Try it: Please write out the final portion of the records below exactly: the line containing "It should also", every line after it, and nothing else.

Exercise inputs:
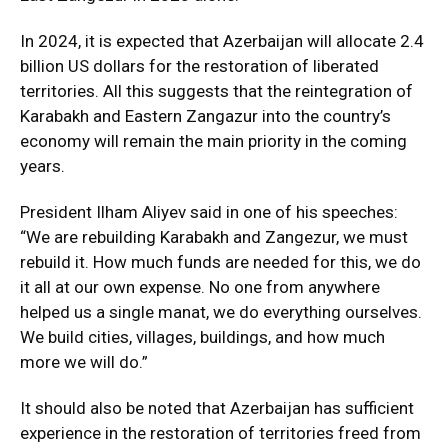
In 2024, it is expected that Azerbaijan will allocate 2.4
billion US dollars for the restoration of liberated
territories. All this suggests that the reintegration of
Karabakh and Eastern Zangazur into the country’s
economy will remain the main priority in the coming
years.
President Ilham Aliyev said in one of his speeches:
“We are rebuilding Karabakh and Zangezur, we must
rebuild it. How much funds are needed for this, we do
it all at our own expense. No one from anywhere
helped us a single manat, we do everything ourselves.
We build cities, villages, buildings, and how much
more we will do.”
It should also be noted that Azerbaijan has sufficient
experience in the restoration of territories freed from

Finished task:
It should also be noted that Azerbaijan has sufficient
experience in the restoration of territories freed from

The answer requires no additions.